Publication Date: March 21st, 2017
Page Count: 320
First Sentence: "It began with someone else's story".
Book Description: Virginia Knightly lives for the news. She is a television producer with the gift of a photographic memory. That’s why, when Evelyn Carney’s "Missing" flyer come across her desk, she’s sure she has seen her face before. But where? Evelyn is a beautiful, young attorney and she’s disappeared. Something about her case catches Virginia’s attention, and she is sure there is more to this situation than meets the eye. With or without the help of her connections, Virginia is determined to find out just what happened to Evelyn, and is willing to risk a lot to get to the bottom of the story.
My thoughts: The first thing that caught my attention about this book is the author’s background.

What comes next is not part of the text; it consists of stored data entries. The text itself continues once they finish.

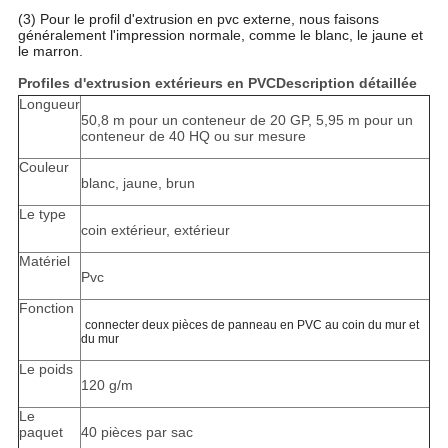
(3) Pour le profil d'extrusion en pvc externe, nous faisons
généralement l'impression normale, comme le blanc, le jaune et
le marron.
Profiles d'extrusion extérieurs en PVC
Description détaillée
Longueur
50,8 m pour un conteneur de 20 GP, 5,95 m pour un
conteneur de 40 HQ ou sur mesure
Couleur
blanc, jaune, brun
Le type
coin extérieur, extérieur
Matériel
Pvc
Fonction
connecter deux pièces de panneau en PVC au coin du mur et
du mur
Le poids
120 g/m
Le
paquet
40 pièces par sac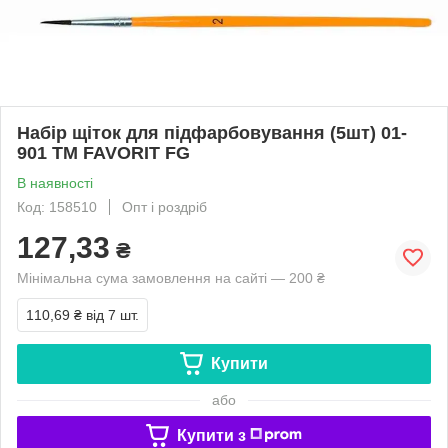
Набір щіток для підфарбовування (5шт) 01-
901 ТМ FAVORIT FG
В наявності
Код: 158510
Опт і роздріб
127,33
₴
Мінімальна сума замовлення на сайті — 200 ₴
110,69 ₴
від 7 шт.
Купити
або
Купити з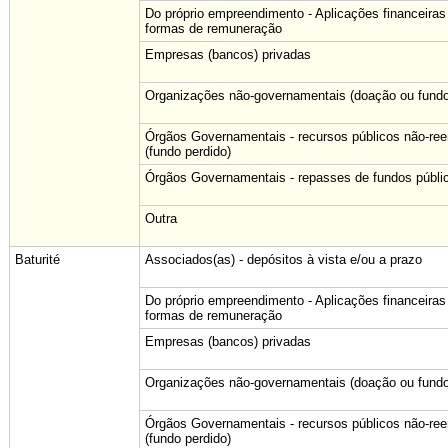
Do próprio empreendimento - Aplicações financeiras
formas de remuneração
Empresas (bancos) privadas
Organizações não-governamentais (doação ou fundo
Órgãos Governamentais - recursos públicos não-re
(fundo perdido)
Órgãos Governamentais - repasses de fundos públi
Outra
Baturité
Associados(as) - depósitos à vista e/ou a prazo
Do próprio empreendimento - Aplicações financeiras
formas de remuneração
Empresas (bancos) privadas
Organizações não-governamentais (doação ou fundo
Órgãos Governamentais - recursos públicos não-re
(fundo perdido)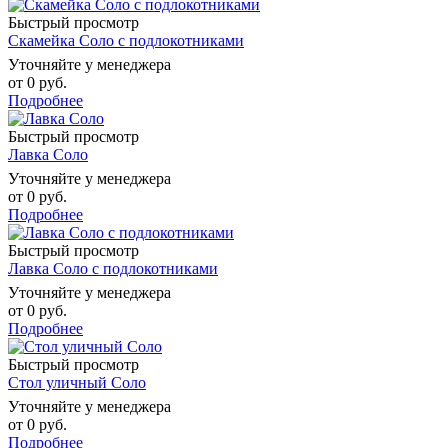
Быстрый просмотр
Скамейка Соло с подлокотниками
Уточняйте у менеджера
от
0 руб.
Подробнее
Быстрый просмотр
Лавка Соло
Уточняйте у менеджера
от
0 руб.
Подробнее
Быстрый просмотр
Лавка Соло с подлокотниками
Уточняйте у менеджера
от
0 руб.
Подробнее
Быстрый просмотр
Стол уличный Соло
Уточняйте у менеджера
от
0 руб.
Подробнее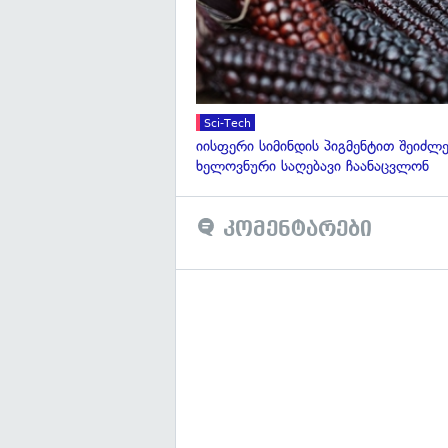
Sci-Tech
იისფერი სიმინდის პიგმენტით შეიძლე
ხელოვნური საღებავი ჩაანაცვლონ
კომენტარები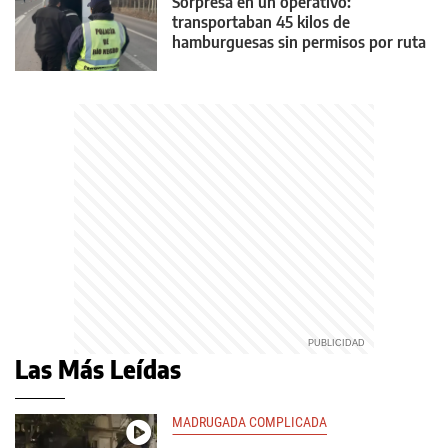
Sorpresa en un operativo:
transportaban 45 kilos de
hamburguesas sin permisos por ruta
22
Las Más Leídas
MADRUGADA COMPLICADA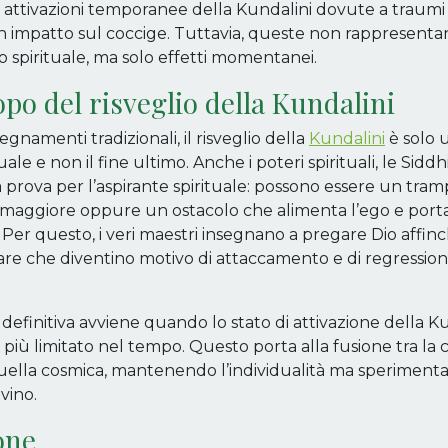
attivazioni temporanee della Kundalini dovute a traumi f
 impatto sul coccige. Tuttavia, queste non rappresenta
io spirituale, ma solo effetti momentanei.
opo del risveglio della Kundalini
egnamenti tradizionali, il risveglio della
Kundalini
è solo 
le e non il fine ultimo. Anche i poteri spirituali, le Siddh
 prova per l’aspirante spirituale: possono essere un tram
maggiore oppure un ostacolo che alimenta l’ego e port
. Per questo, i veri maestri insegnano a pregare Dio affin
itare che diventino motivo di attaccamento e di regressi
 definitiva avviene quando lo stato di attivazione della K
più limitato nel tempo. Questo porta alla fusione tra la 
quella cosmica, mantenendo l’individualità ma sperimenta
vino.
one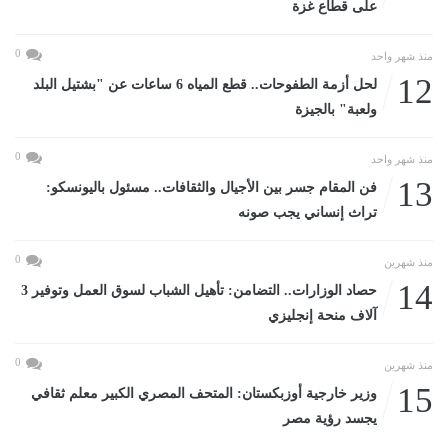
على قطاع غزة
0
منذ شهر واحد
12
لحل أزمة الطفوحات.. قطع المياه 6 ساعات عن "بشتيل البلد
ولعبة" بالجيزة
0
منذ شهر واحد
13
فن المقام جسر بين الأجيال والثقافات.. مسئول باليونسكو:
تراث إنساني يجب صونه
0
منذ شهرين
14
حصاد الوزارات.. التضامن: تأهيل الشباب لسوق العمل وتوفير 3
آلاف منحة إنجليزي
0
منذ شهرين
15
وزير خارجية أوزبكستان: المتحف المصري الكبير معلم ثقافي
يجسد رؤية مصر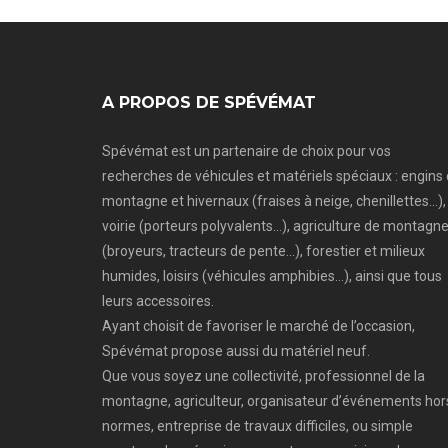
A PROPOS DE SPÉVÉMAT
Spévémat est un partenaire de choix pour vos
recherches de véhicules et matériels spéciaux : engins
montagne et hivernaux (fraises à neige, chenillettes…),
voirie (porteurs polyvalents…), agriculture de montagn
(broyeurs, tracteurs de pente…), forestier et milieux
humides, loisirs (véhicules amphibies…), ainsi que tous
leurs accessoires.
Ayant choisit de favoriser le marché de l’occasion,
Spévémat propose aussi du matériel neuf.
Que vous soyez une collectivité, professionnel de la
montagne, agriculteur, organisateur d’événements hor
normes, entreprise de travaux difficiles, ou simple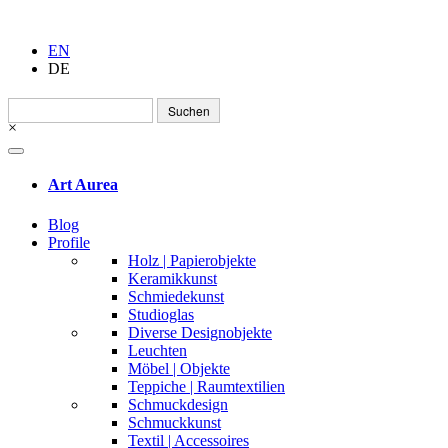
EN
DE
Suchen
nach:
×
Art Aurea
Blog
Profile
Holz | Papierobjekte
Keramikkunst
Schmiedekunst
Studioglas
Diverse Designobjekte
Leuchten
Möbel | Objekte
Teppiche | Raumtextilien
Schmuckdesign
Schmuckkunst
Textil | Accessoires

Christina Kovac worked for seventeen years in Washington, DC newsrooms. She’s produced crime and political stories herself, so I knew that the character of Virginia would read authentic. The title, The Cutaway, comes from Virginia remembering the missing girl’s face from a cutaway from a previous news cast. The author does a good job with bringing the reader into the news room and I really enjoyed hearing about the behind the scenes of making a story. I could feel Virginia’s frustration at being the only woman of power in the organization, and having to prove herself to men that lack substance. The crime itself was compelling and I was interested to see how things played out. I thought the plot was fast-paced and I really did want to get to the bottom of things. There were quite a few red herrings and I liked uncovering the truth as Virginia did.
There were some clichés sprinkled in- the attractive and possible love interest anchor, the untrustworthy police, the misogynistic new boss, but at the end of the day I didn’t think it detracted from the story too much. What I did want to know more about was Virginia herself. She used to be a street reporter until a traumatic event happened, and I really don’t feel we got to unpack all of that. She also comes from a troubled background and has father issues, and I might have missed why these things were important. These side stories didn’t really detract from anything, but they did seem unnecessary.
I enjoyed that the book was set in D.C. The whole plot was filled with corruption, clues, politics, news, and fraud. It turns out, a lot of news making relies on creating, maintaining , exploiting and protecting sources and relationships and it was interesting to hear about those dynamics. I know there were some nuances of the news production that I missed, but I didn’t mind. I thought it was really interesting to see about how lawyers, reporters, and the police are intertwined and how everyone in DC is trying to make connections to further their agenda.
Overall, Virginia was a strong character and I enjoyed reading about this case. I think this could easily turn into a series. I love that she’s not a damsel in distress and that she held her own throughout. I applaud this author’s debut!
Favorite Quote: "This line of reasoning always mystified me. How did people think we lived? Were we supposed to lock ourselves away the moment night fell? Refuse to leave a restaurant without a man to escort us? Besides, a decade of reporting news in the District taught me a woman's intelligence or its lack had nothing to do with becoming a victim, with influencing who was picked out as the lion locks in on one antelope while the rest of the herd moves on."
Rating: 4 out of 5. It was a classic, whodunit story with a strong feminist lead told from a compelling and unique viewpoint.
I received a copy of The Cutaway from Simon & Schuster via Netgalley. As it was an ARC, quotes listed below may have changed in final publication.